One of the most obvious conflicts of interest currently allowed within our existing rules on governance is that the with-profits actuary, whose job it is to advise firms on the use of discretion and report on this annually to with-profits policyholders, is either a paid employee of the firm or a consultant retained by the firm. We propose that with-profits actuaries do not have reporting lines, or have their remuneration determined in a way that may create a conflict of interest over the advice he or she gives.

Other issues
We propose that the current guidance on the need to manage conflicts of interest between policyholders and shareholders becomes a rule and that we expand it to make it clear that our rules relate to all types of conflicts of interest. These can be between with-profits and non-profits policyholders, different classes of with-profits policyholders, with-profits policyholders and managers and with-profits policyholders and other members of mutually owned firms.

The continuing fall in new with-profits business poses particular challenges to mutually owned firms who wish to continue to write new non-profit business.

In particular, there can be a tension between the interests of with-profits policyholders in the fund, the desire for firms’ management to hold back money to fund new non-profit business and, in some cases, other members who also have an interest in the long-term fund.

We propose to amend our rules relating to distributions to with-profits policyholders so that the required percentage reflects a firm’s established practice. We expect this will give the clarity that mutually owned firms running with-profits funds have been seeking.
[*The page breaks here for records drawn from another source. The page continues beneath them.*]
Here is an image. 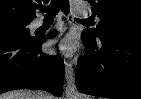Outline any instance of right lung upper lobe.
Instances as JSON below:
<instances>
[{
	"label": "right lung upper lobe",
	"mask_w": 141,
	"mask_h": 99,
	"mask_svg": "<svg viewBox=\"0 0 141 99\" xmlns=\"http://www.w3.org/2000/svg\"><path fill=\"white\" fill-rule=\"evenodd\" d=\"M36 2L41 0H0V22L32 21L36 17Z\"/></svg>",
	"instance_id": "obj_1"
}]
</instances>
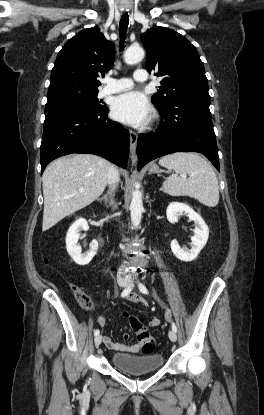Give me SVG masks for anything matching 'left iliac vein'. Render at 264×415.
<instances>
[{
	"label": "left iliac vein",
	"instance_id": "1",
	"mask_svg": "<svg viewBox=\"0 0 264 415\" xmlns=\"http://www.w3.org/2000/svg\"><path fill=\"white\" fill-rule=\"evenodd\" d=\"M168 336H169V338H170V340H171L172 342H176V340H177V335H176V332H175V331L170 330V331H169V333H168Z\"/></svg>",
	"mask_w": 264,
	"mask_h": 415
}]
</instances>
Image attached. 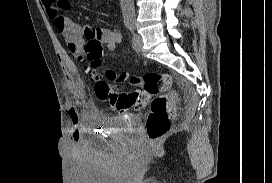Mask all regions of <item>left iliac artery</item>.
I'll return each mask as SVG.
<instances>
[{"mask_svg": "<svg viewBox=\"0 0 272 183\" xmlns=\"http://www.w3.org/2000/svg\"><path fill=\"white\" fill-rule=\"evenodd\" d=\"M130 31L133 32L134 31V26L131 25Z\"/></svg>", "mask_w": 272, "mask_h": 183, "instance_id": "obj_1", "label": "left iliac artery"}]
</instances>
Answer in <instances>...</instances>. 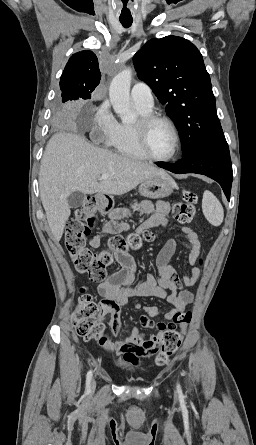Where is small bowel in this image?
<instances>
[{"label": "small bowel", "instance_id": "obj_1", "mask_svg": "<svg viewBox=\"0 0 256 445\" xmlns=\"http://www.w3.org/2000/svg\"><path fill=\"white\" fill-rule=\"evenodd\" d=\"M169 204L165 201L155 203V212L151 214L140 226V230H146L158 226L169 225L168 213ZM128 229L126 223H107L102 230L93 235L89 240L92 248L101 246L102 237L105 234L116 233ZM179 231L185 235L189 243L188 262L194 264L201 250V244L196 232L190 227H180ZM176 251V241L169 239L159 251L156 257L158 276L149 274L147 278L139 283L136 280V264L134 260L125 252L114 251L115 260L122 266V269L111 274L106 280L98 285V293L104 298L101 303L100 321L107 322L112 334H116L122 327L121 308L128 304L130 299L143 297H157L165 299L173 308L165 313L164 321L159 320L160 311L156 306H142L136 304L135 308L141 310L139 318L140 326L132 329L130 336L120 339L116 343L106 341L104 348L107 352L123 354V360L134 366H140V357L152 354L162 338V334L169 328H175V317L183 313L187 305L193 302L194 295L186 289L193 286L199 275L200 269L193 268L190 275H177L169 262ZM110 314L108 318L107 315ZM142 328H157V334H147L141 331ZM182 333L185 327H180Z\"/></svg>", "mask_w": 256, "mask_h": 445}]
</instances>
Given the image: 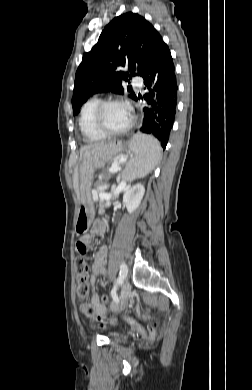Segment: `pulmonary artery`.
<instances>
[{"label": "pulmonary artery", "mask_w": 252, "mask_h": 390, "mask_svg": "<svg viewBox=\"0 0 252 390\" xmlns=\"http://www.w3.org/2000/svg\"><path fill=\"white\" fill-rule=\"evenodd\" d=\"M133 82H134V84H135L136 86H141V84H142L141 79L138 78V77H135V78L133 79Z\"/></svg>", "instance_id": "1"}]
</instances>
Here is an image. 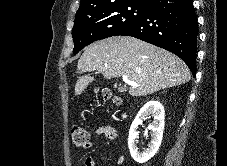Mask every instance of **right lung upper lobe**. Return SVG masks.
<instances>
[{
	"mask_svg": "<svg viewBox=\"0 0 227 166\" xmlns=\"http://www.w3.org/2000/svg\"><path fill=\"white\" fill-rule=\"evenodd\" d=\"M154 1L155 0H81L80 7L76 14H81V13L109 7V6L127 4V3H139V4L149 6Z\"/></svg>",
	"mask_w": 227,
	"mask_h": 166,
	"instance_id": "1",
	"label": "right lung upper lobe"
}]
</instances>
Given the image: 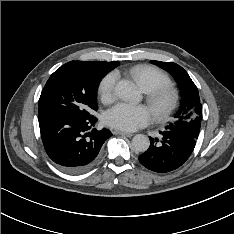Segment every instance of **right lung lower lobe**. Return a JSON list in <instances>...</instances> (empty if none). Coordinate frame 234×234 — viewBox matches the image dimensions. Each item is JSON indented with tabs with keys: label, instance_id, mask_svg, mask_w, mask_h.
Returning a JSON list of instances; mask_svg holds the SVG:
<instances>
[{
	"label": "right lung lower lobe",
	"instance_id": "98d812e1",
	"mask_svg": "<svg viewBox=\"0 0 234 234\" xmlns=\"http://www.w3.org/2000/svg\"><path fill=\"white\" fill-rule=\"evenodd\" d=\"M97 119L51 115L39 119L42 142L47 155L69 172H81L98 158L103 143L112 136L108 129H91Z\"/></svg>",
	"mask_w": 234,
	"mask_h": 234
}]
</instances>
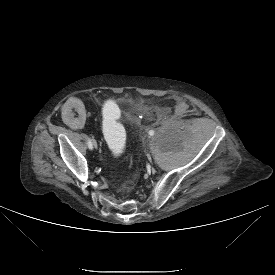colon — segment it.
<instances>
[{
    "label": "colon",
    "instance_id": "obj_1",
    "mask_svg": "<svg viewBox=\"0 0 275 275\" xmlns=\"http://www.w3.org/2000/svg\"><path fill=\"white\" fill-rule=\"evenodd\" d=\"M117 118V111L113 107L108 106L106 117L103 120V127L107 145L113 153L121 152L125 145L124 130Z\"/></svg>",
    "mask_w": 275,
    "mask_h": 275
}]
</instances>
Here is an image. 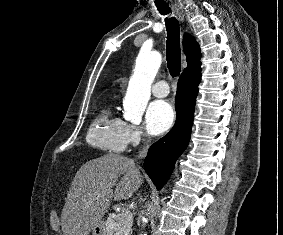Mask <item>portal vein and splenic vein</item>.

Currently, new business can be written into with-profits funds provided it is unlikely to have a material adverse effect on existing with-profits policyholders.

We no longer accept that this is appropriate, so we propose to require it to be likely that there will be no adverse effect on them. By ‘likely’ we mean any new business plan has to be properly costed and deliver a credible analysis. We are making a similar change so that strategic investments can only be made if there is no likely adverse effect on existing with-profits policyholders.

We want to move away from the stark ‘open or closed’ distinction under the current rules. Instead, firms will have to tailor their operational and financial planning, including distribution plans, to reflect the level of new business they are writing and expect to write.

In addition, with-profits funds that closed before the current rules took effect in 2005 will be required to have run-off plans.

Firms will no longer be able to apply market value reductions (MVRs) if there is a high volume of surrenders alone. MVRs will only be applicable if the market value of the with-profits assets is lower than the face value of the policy and their amount will be limited to the extent of the shortfall.

We are making it clear that our rule, which sets a limit on the expenses firms can charge to a with-profits fund, applies equally to in-house management services arrangements. An arrangement under which amounts in excess of cost are charged subverts the stated distribution ratio by a back-door leakage of value.

We propose to rectify the position under the existing rules where a reattribution of any excess surplus might be used as an alternative to a distribution. In future, only a distribution can be used for this purpose. We see reattributions and distributions as entirely different events that take place for entirely different reasons. Finally, we are tightening our rules on reattributions to strengthen the role of the policyholder advocate and to speed up the process.

This is a brief overview of the issues we are consulting on in CP11/5, all of which are of interest to the actuarial profession. If you have not already done so then I urge you to read the paper and send in your response to us. Consultation closes on 24 May.